B. K. est une réfugiée congolaise âgée de 20 ans. Elle est arrivée en Belgique avec son fils de 5 ans, C., le 18 octobre. Sa demande d’asile ayant été rejetée, elle est détenue au centre de rapatriement 127 bis. Elle était enceinte de plusieurs mois il y a encore quelques jours.
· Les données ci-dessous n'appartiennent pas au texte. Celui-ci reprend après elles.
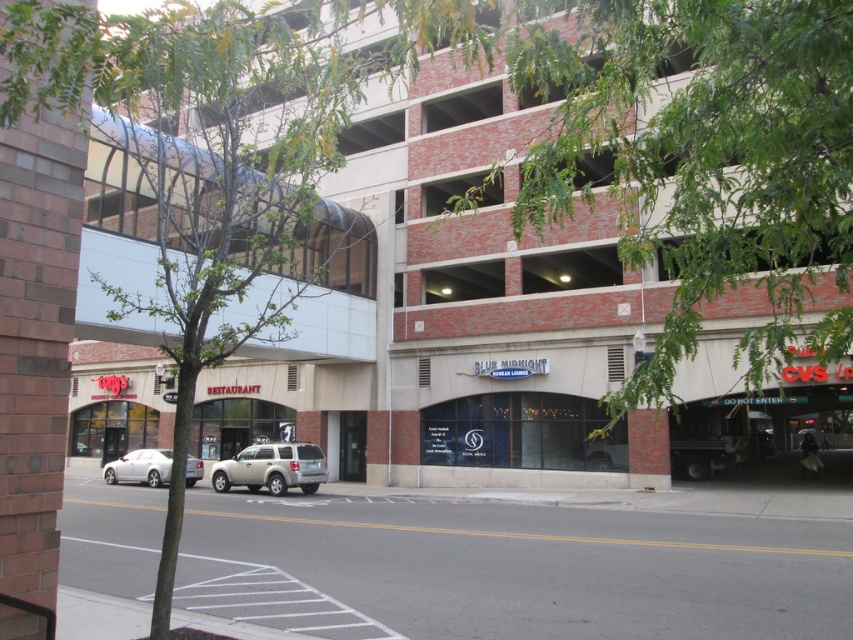 Question: Which object is the closest to the brick wall parking garage at center?

Choices:
 (A) satin silver suv at center
 (B) green leafy tree at upper center
 (C) green leafy tree at center
 (D) silver metallic sedan at lower left

Answer: (B)

Question: Which object is positioned closest to the silver metallic sedan at lower left?

Choices:
 (A) brick wall parking garage at center
 (B) green leafy tree at center
 (C) green leafy tree at upper center
 (D) satin silver suv at center

Answer: (D)

Question: Does brick wall parking garage at center lie in front of green leafy tree at upper center?

Choices:
 (A) yes
 (B) no

Answer: (B)

Question: Which point is farther to the camera?

Choices:
 (A) silver metallic sedan at lower left
 (B) brick wall parking garage at center
 (C) green leafy tree at center
 (D) satin silver suv at center

Answer: (D)

Question: Is satin silver suv at center positioned at the back of silver metallic sedan at lower left?

Choices:
 (A) yes
 (B) no

Answer: (A)

Question: Is green leafy tree at upper center to the left of green leafy tree at center from the viewer's perspective?

Choices:
 (A) no
 (B) yes

Answer: (A)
Le 31 octobre, comme d’autres détenus, elle a été victime d’une intervention violente de la gendarmerie dans le centre. Ce jour-là, un nigérian devait être expulsé vers Lagos. Comme il tentait de se défendre, le personnel de l’Office a utilisé la violence (cf. Le Soir du 5/11/99). Les autres détenus se sont alors interposés pour défendre leur compagnon d’infortune. Ils ont été rassemblés dans le réfectoire du centre et chargés par la gendarmerie appelée en renfort. Le matraquage collectif a été très violent. Dans la mêlée, B. K. a reçu des coups, a été jetée par terre et traînée sur le sol tirée par les cheveux, son fils accroché à elle. En réponse aux protestations de son avocat, l’Office des Etrangers lui affirma qu’une enquête serait ouverte et que personne ne serait expulsé avant d’avoir les conclusions. En réalité, plusieurs détenus furent expulsés dès les jours suivant. (dont un qui eu la mâchoire fracturé). B. K. a été emmenée à l’aéroport le 6 Novembre pour être renvoyée vers Kinshasa. Elle a refusé de monter à bord de l’avion..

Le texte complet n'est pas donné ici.